Toutefois on peut, pour La Malhaute, retenir une bonne partie de la description que donne, de La Dombes, l’encyclopédie Hachette « avant tout un paysage fait de l'association intime de l'eau et de la terre, des horizons bas, des étangs envahis par la végétation, des rives incertaines, l'absence de vraie limite entre l'élément liquide et le monde végétal, les eaux et les hautes herbes mêlées entre des lignes d'arbres, mais aussi des boqueteaux... »

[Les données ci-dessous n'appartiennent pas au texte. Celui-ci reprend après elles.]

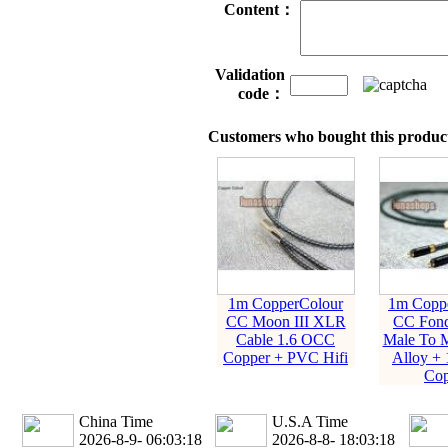
Content：
Validation
code：
Customers who bought this product
1m CopperColour
1m Coppe
CC Moon III XLR
CC Fon
Cable 1.6 OCC
Male To M
Copper + PVC Hifi
Alloy +
Cop
China Time
U.S.A Time
2026-8-9- 06:03:19
2026-8-8- 18:03:19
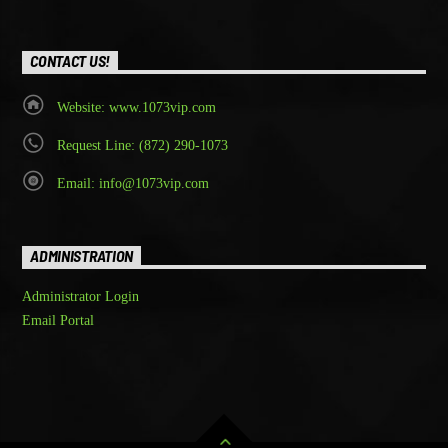
CONTACT US!
Website: www.1073vip.com
Request Line: (872) 290-1073
Email: info@1073vip.com
ADMINISTRATION
Administrator Login
Email Portal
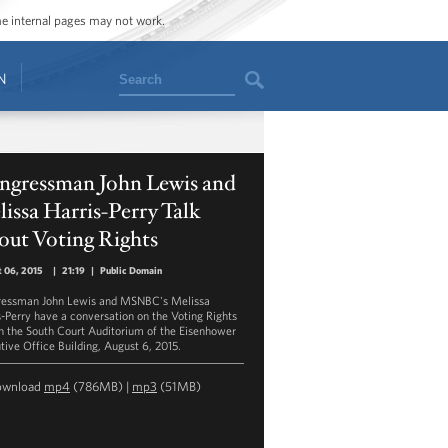
ome internal pages may not work.
Search
N
ngressman John Lewis and
issa Harris-Perry Talk
out Voting Rights
 06, 2015
|
21:19
|
Public Domain
essman John Lewis and MSNBC's Melissa
s-Perry have a conversation on the Voting Rights
in the South Court Auditorium of the Eisenhower
tive Office Building, August 6, 2015.
ownload
mp4
(786MB) |
mp3
(51MB)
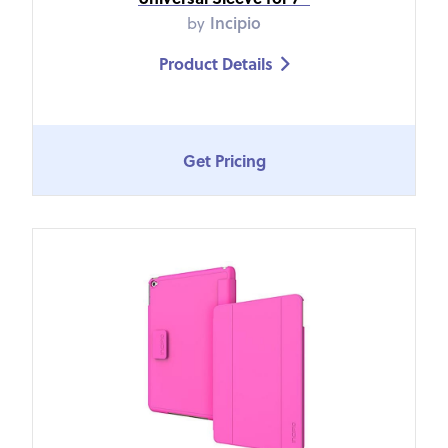
by
Incipio
Product Details

Get Pricing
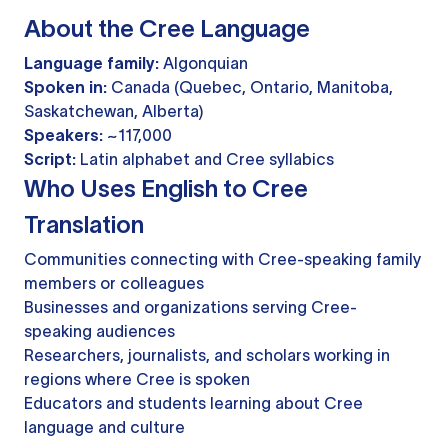
About the Cree Language
Language family:
Algonquian
Spoken in:
Canada (Quebec, Ontario, Manitoba,
Saskatchewan, Alberta)
Speakers:
~117,000
Script:
Latin alphabet and Cree syllabics
Who Uses English to Cree
Translation
Communities connecting with Cree-speaking family
members or colleagues
Businesses and organizations serving Cree-
speaking audiences
Researchers, journalists, and scholars working in
regions where Cree is spoken
Educators and students learning about Cree
language and culture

La Malhaute c’est naturellement le paradis des pêcheurs qui y installent leurs longues cannes, fixées sur de petits supports, ciblant ainsi sandre, brochet ou carpe, cependant que dans la plupart des cas, une canne plus légère en main, ils occupent leur attente en taquinant le gardon, l’ablette, la perche-soleil ou la perche française.
Je ne résiste pas au plaisir de rapporter la scène qui est arrivée à une dame qui, modestement équipée d’une canne pour la friture, à sorti de l’eau un brochet de 1.5 kg. On peut imaginer le scénario : le carnassier s’est sans doute précipité sur un petit poisson qui venait de se prendre à l’hameçon. Elle a avoué avoir eu de la chance de ne pas voir son mince fil coupé par les dents acérées du brochet. Son mari avait lui, attrapé une carpe, probablement une carpe cuir et non une carpe miroir comme il l’a affirmé, de 7 kg.

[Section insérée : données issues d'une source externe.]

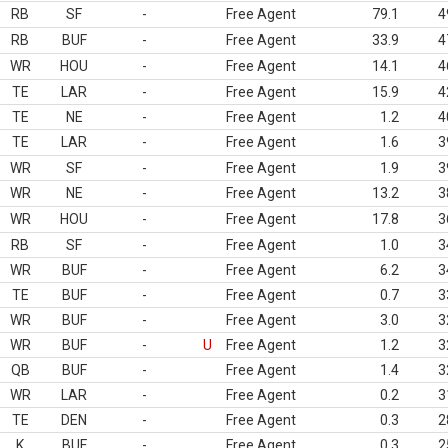
RB
SF
-
Free Agent
79.1
4
RB
BUF
-
Free Agent
33.9
4
WR
HOU
-
Free Agent
14.1
4
TE
LAR
-
Free Agent
15.9
4
TE
NE
-
Free Agent
1.2
4
TE
LAR
-
Free Agent
1.6
3
WR
SF
-
Free Agent
1.9
3
WR
NE
-
Free Agent
13.2
3
WR
HOU
-
Free Agent
17.8
3
RB
SF
-
Free Agent
1.0
3
WR
BUF
-
Free Agent
6.2
3
TE
BUF
-
Free Agent
0.7
3
WR
BUF
-
Free Agent
3.0
3
WR
BUF
-
U
Free Agent
1.2
3
QB
BUF
-
Free Agent
1.4
3
WR
LAR
-
Free Agent
0.2
3
TE
DEN
-
Free Agent
0.3
2
K
BUF
-
Free Agent
0.3
2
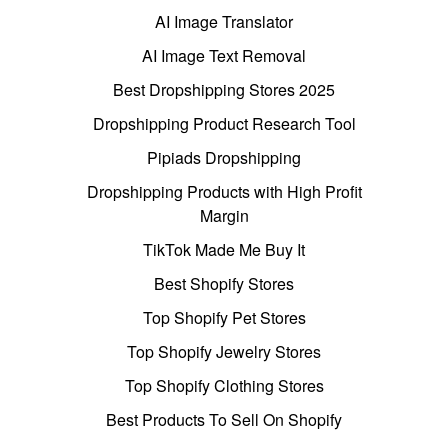
AI Image Translator
AI Image Text Removal
Best Dropshipping Stores 2025
Dropshipping Product Research Tool
Pipiads Dropshipping
Dropshipping Products with High Profit
Margin
TikTok Made Me Buy It
Best Shopify Stores
Top Shopify Pet Stores
Top Shopify Jewelry Stores
Top Shopify Clothing Stores
Best Products To Sell On Shopify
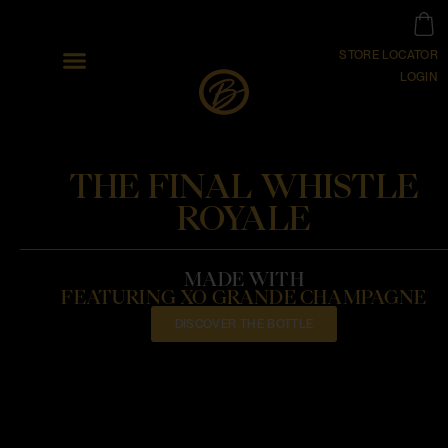
STORE LOCATOR
LOGIN
THE FINAL WHISTLE
ROYALE
MADE WITH
FEATURING XO GRANDE CHAMPAGNE
DISCOVER THE BOTTLE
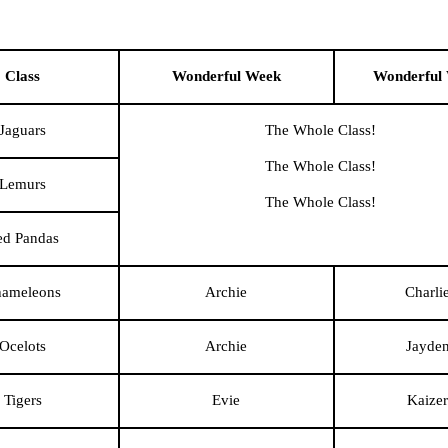
Class
Wonderful Week
Wonderful
Jaguars
The Whole Class!
The Whole Class!
Lemurs
The Whole Class!
ed Pandas
ameleons
Archie
Charli
Ocelots
Archie
Jayde
Tigers
Evie
Kaizer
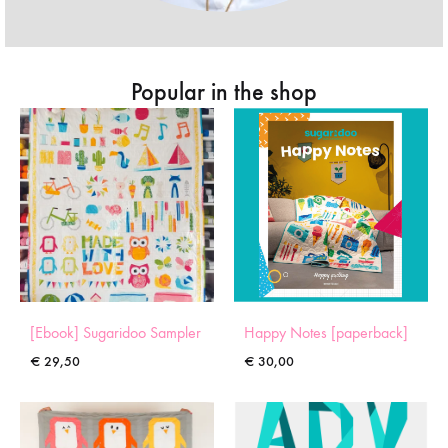
Popular in the shop
[Ebook] Sugaridoo Sampler
Happy Notes [paperback]
€
29,50
€
30,00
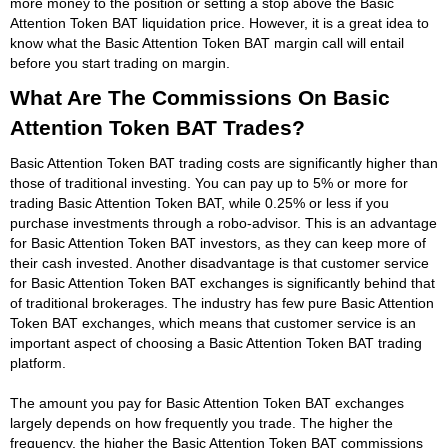
more money to the position or setting a stop above the Basic
Attention Token BAT liquidation price. However, it is a great idea to
know what the Basic Attention Token BAT margin call will entail
before you start trading on margin.
What Are The Commissions On Basic
Attention Token BAT Trades?
Basic Attention Token BAT trading costs are significantly higher than
those of traditional investing. You can pay up to 5% or more for
trading Basic Attention Token BAT, while 0.25% or less if you
purchase investments through a robo-advisor. This is an advantage
for Basic Attention Token BAT investors, as they can keep more of
their cash invested. Another disadvantage is that customer service
for Basic Attention Token BAT exchanges is significantly behind that
of traditional brokerages. The industry has few pure Basic Attention
Token BAT exchanges, which means that customer service is an
important aspect of choosing a Basic Attention Token BAT trading
platform.
The amount you pay for Basic Attention Token BAT exchanges
largely depends on how frequently you trade. The higher the
frequency, the higher the Basic Attention Token BAT commissions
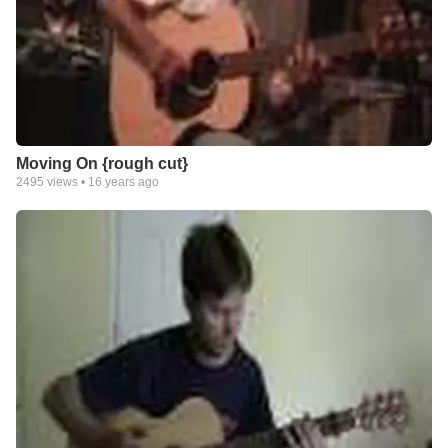
Moving On {rough cut}
2495
views •
16 years ago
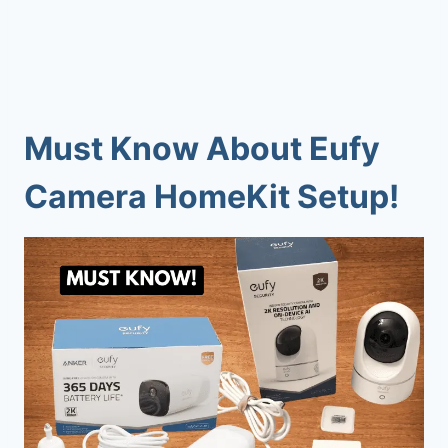
Must Know About Eufy
Camera HomeKit Setup!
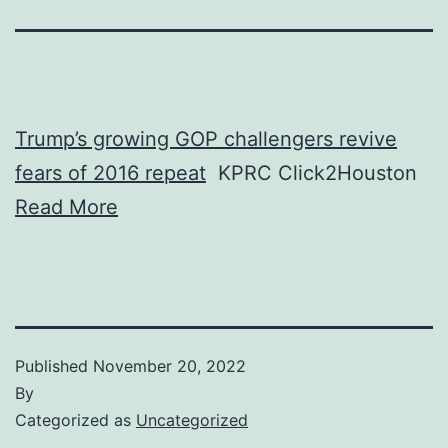
Trump’s growing GOP challengers revive
fears of 2016 repeat
KPRC Click2Houston
Read More
Published
November 20, 2022
By
Categorized as
Uncategorized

Naturellement dans ces étendues d’eau la faune est variée. Il n’est pas rare d’y voir des ragondins. Les oiseaux sont nombreux. Les mouettes et les goélands ainsi que les cormorans – sale engeance ! – viennent y prélever leur dîme. On y rencontre aussi de petits hérons blancs que l’on appelle des aigrettes garzettes. En amont, du côté du pont Doumergue où les gravières sont présentement exploitées, on peut apercevoir des colonies de hérons de couleur sombre (des bihoreaux peut-être ?)

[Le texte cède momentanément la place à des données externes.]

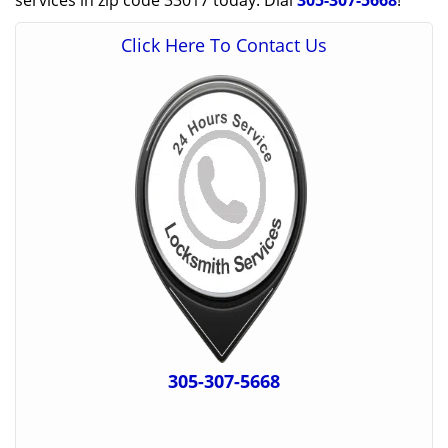
services in zip code 33017 today. Dial
305-307-5668
!
Click Here To Contact Us
305-307-5668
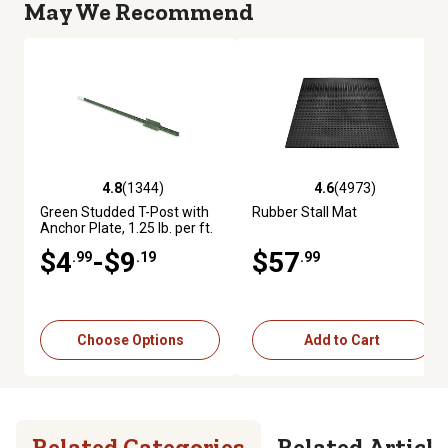
May We Recommend
4.8
(1344)
4.6
(4973)
4.8 out of 5 stars with 1344 reviews
4.6 out of 5 stars with 4973 re
Green Studded T-Post with
Rubber Stall Mat
Anchor Plate, 1.25 lb. per ft.
$4
-$9
$57
.99
.19
.99
Choose Options
Add to Cart
Related Categories
Related Article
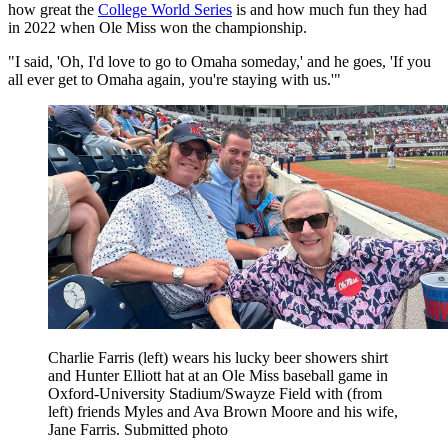
how great the
College World Series
is and how much fun they had
in 2022 when Ole Miss won the championship.
"I said, 'Oh, I'd love to go to Omaha someday,' and he goes, 'If you
all ever get to Omaha again, you're staying with us.'"
Charlie Farris (left) wears his lucky beer showers shirt
and Hunter Elliott hat at an Ole Miss baseball game in
Oxford-University Stadium/Swayze Field with (from
left) friends Myles and Ava Brown Moore and his wife,
Jane Farris. Submitted photo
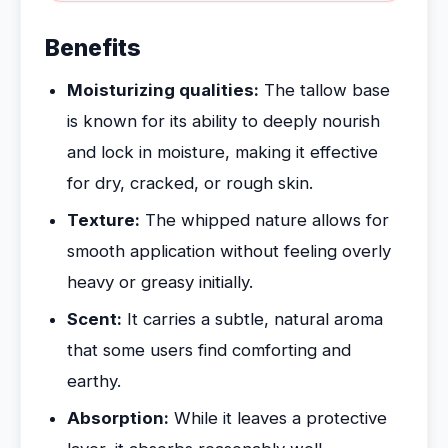
Benefits
Moisturizing qualities:
The tallow base
is known for its ability to deeply nourish
and lock in moisture, making it effective
for dry, cracked, or rough skin.
Texture:
The whipped nature allows for
smooth application without feeling overly
heavy or greasy initially.
Scent:
It carries a subtle, natural aroma
that some users find comforting and
earthy.
Absorption:
While it leaves a protective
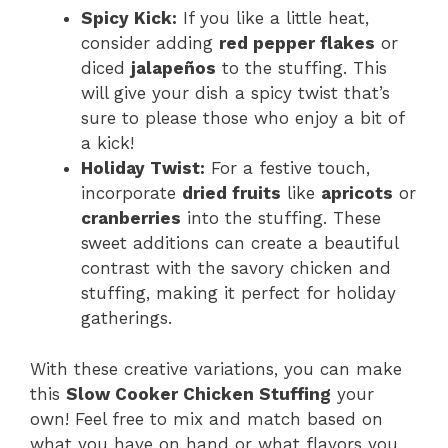
Spicy Kick:
If you like a little heat,
consider adding
red pepper flakes
or
diced
jalapeños
to the stuffing. This
will give your dish a spicy twist that’s
sure to please those who enjoy a bit of
a kick!
Holiday Twist:
For a festive touch,
incorporate
dried fruits
like
apricots
or
cranberries
into the stuffing. These
sweet additions can create a beautiful
contrast with the savory chicken and
stuffing, making it perfect for holiday
gatherings.
With these creative variations, you can make
this
Slow Cooker Chicken Stuffing
your
own! Feel free to mix and match based on
what you have on hand or what flavors you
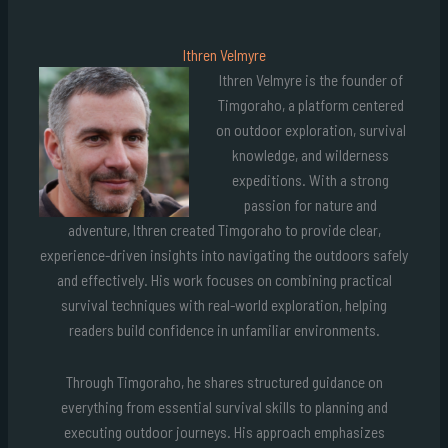
Ithren Velmyre
Ithren Velmyre is the founder of
Timgoraho, a platform centered
on outdoor exploration, survival
knowledge, and wilderness
expeditions. With a strong
passion for nature and
adventure, Ithren created Timgoraho to provide clear,
experience-driven insights into navigating the outdoors safely
and effectively. His work focuses on combining practical
survival techniques with real-world exploration, helping
readers build confidence in unfamiliar environments.
Through Timgoraho, he shares structured guidance on
everything from essential survival skills to planning and
executing outdoor journeys. His approach emphasizes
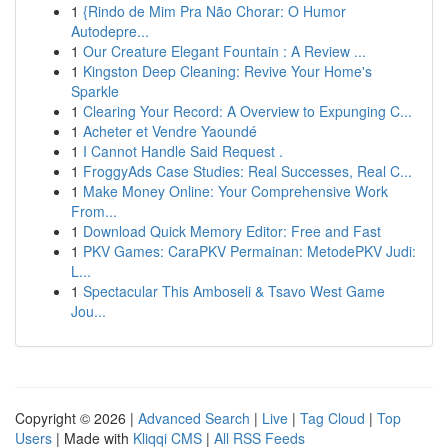
1
{Rindo de Mim Pra Não Chorar: O Humor
Autodepre...
1
Our Creature Elegant Fountain : A Review ...
1
Kingston Deep Cleaning: Revive Your Home's
Sparkle
1
Clearing Your Record: A Overview to Expunging C...
1
Acheter et Vendre Yaoundé
1
I Cannot Handle Said Request .
1
FroggyAds Case Studies: Real Successes, Real C...
1
Make Money Online: Your Comprehensive Work
From...
1
Download Quick Memory Editor: Free and Fast
1
PKV Games: CaraPKV Permainan: MetodePKV Judi:
L...
1
Spectacular This Amboseli & Tsavo West Game
Jou...
Copyright © 2026 |
Advanced Search
|
Live
|
Tag Cloud
|
Top
Users
| Made with
Kliqqi CMS
|
All RSS Feeds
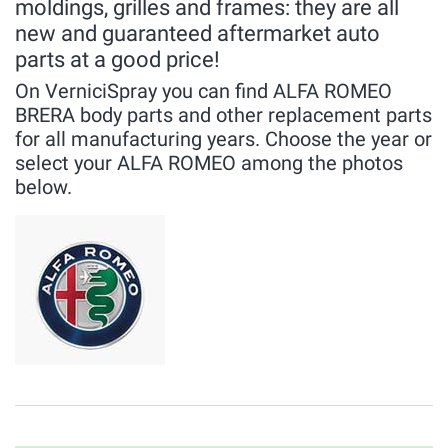
moldings, grilles and frames: they are all
new and guaranteed aftermarket auto
parts at a good price!
On VerniciSpray you can find ALFA ROMEO
BRERA body parts and other replacement parts
for all manufacturing years. Choose the year or
select your ALFA ROMEO among the photos
below.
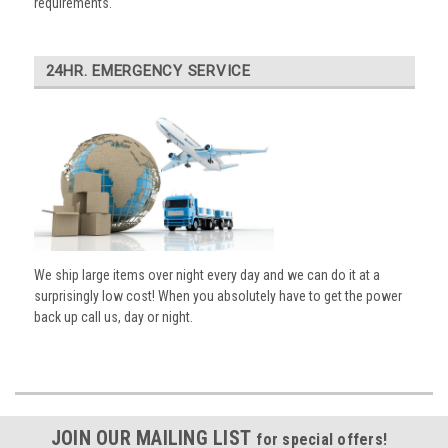
requirements.
24HR. EMERGENCY SERVICE
We ship large items over night every day and we can do it at a
surprisingly low cost! When you absolutely have to get the power
back up call us, day or night.
JOIN OUR MAILING LIST
for special offers!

Ah, l’origine du nom de La Malhaute, qui s’écrivait Malaute jusqu’au XVII° siècle ? En occitan le mot malaut signifie malade. Il n’est pas impossible qu’il y ait eu dans cet endroit à l’écart une maladrerie, c’est à dire un hôpital pour lépreux. C’est une hypothèse avancée par Frank R. Hamlin dans son nouveau dictionnaire topographique et étymologique des noms de lieux du département de l’Hérault.